Ii) a subsequence of the sequence defined in I);

17. A human host cell selected from the group consisting of an immortalized cell from a placenta, an immortalized cell from an amnion, and an immortalized cell from an amniotic fluid, said cell comprising at least one exogenous nucleic acid sequence encoding a coagulation factor, and capable of producing the indicated coagulation factor.

18. Recombinant coagulation factor obtained by the method according to p. 1.

19. A protein composition comprising a recombinant coagulation factor according to claim 18, characterized in that

III) said protein composition does not contain synthetic protease inhibitors and / or

Iv) said protein composition is serum free.

20. The protein composition according to claim 19, which further includes factor V (activation) and factor XIII (enhancing coagulation).

21. A protein composition comprising, as a recombinant blood coagulation factor, recombinant fibrinogen and / or recombinant prothrombin according to claim 18, which can be used for topical application and to prevent bleeding that can occur after restoration of blood vessels, muscles, for example, associated with the aorta , other vessels that feed the organs.

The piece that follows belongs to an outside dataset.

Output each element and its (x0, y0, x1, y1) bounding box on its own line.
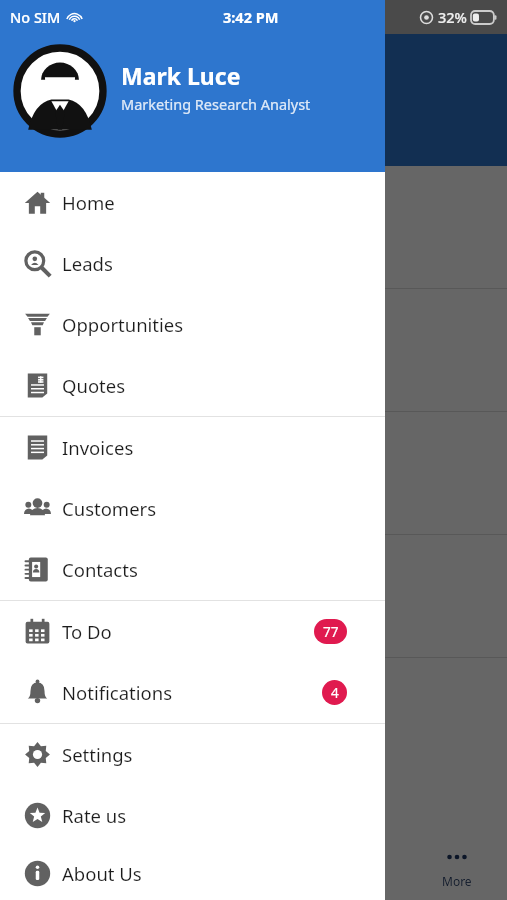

22. The protein composition according to claim 21, wherein said protein composition is in the form of glue, powder (for example, MPEG PLGA) or scaffold.

23. Protein composition containing recombinant prothrombin, for topical use.

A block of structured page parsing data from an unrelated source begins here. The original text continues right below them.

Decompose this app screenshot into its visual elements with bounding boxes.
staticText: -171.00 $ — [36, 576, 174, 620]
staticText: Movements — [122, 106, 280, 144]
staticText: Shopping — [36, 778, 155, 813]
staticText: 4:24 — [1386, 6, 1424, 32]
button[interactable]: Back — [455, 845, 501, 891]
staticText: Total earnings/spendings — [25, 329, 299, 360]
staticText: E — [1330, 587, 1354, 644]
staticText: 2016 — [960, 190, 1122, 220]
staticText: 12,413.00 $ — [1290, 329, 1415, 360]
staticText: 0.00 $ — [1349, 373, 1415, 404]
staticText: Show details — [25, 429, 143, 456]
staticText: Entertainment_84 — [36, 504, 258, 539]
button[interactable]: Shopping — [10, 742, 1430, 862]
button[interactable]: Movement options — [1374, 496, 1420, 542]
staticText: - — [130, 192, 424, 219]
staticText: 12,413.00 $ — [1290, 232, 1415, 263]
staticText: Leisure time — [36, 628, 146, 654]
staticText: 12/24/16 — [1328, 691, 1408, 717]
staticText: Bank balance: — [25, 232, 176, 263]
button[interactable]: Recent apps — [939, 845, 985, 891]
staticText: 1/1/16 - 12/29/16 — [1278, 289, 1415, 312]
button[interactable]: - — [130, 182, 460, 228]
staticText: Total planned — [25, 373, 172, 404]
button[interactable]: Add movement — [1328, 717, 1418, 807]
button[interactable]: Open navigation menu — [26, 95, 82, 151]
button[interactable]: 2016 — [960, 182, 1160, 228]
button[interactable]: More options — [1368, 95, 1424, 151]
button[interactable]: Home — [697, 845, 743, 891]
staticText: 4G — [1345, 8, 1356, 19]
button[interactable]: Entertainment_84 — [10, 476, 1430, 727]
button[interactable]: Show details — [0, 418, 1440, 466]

24. The protein composition according to claim 23, wherein said protein composition is in the form of a powder (MPEG PLGA + CaCl ₂ ), gel or scaffold.

25. A kit comprising:

(I) a scaffold containing prothrombin according to claim 18, and

(II) CaCl ₂ .

26. A scaffold containing the recombinant blood coagulation factor according to claim 18 and CaCl ₂ , wherein said blood coagulation factor is prothrombin, wherein prothrombin and CaCl ₂ are present in different parts or cells of the scaffold.

27. The use of the recombinant coagulation factor according to claim 18 for the treatment or prevention of bleeding, as a tissue sealant or to facilitate tissue attachment.

28. The use of the protein composition according to any one of paragraphs. 19-24 for the treatment or prevention of bleeding, as a tissue sealant, or to facilitate tissue adherence.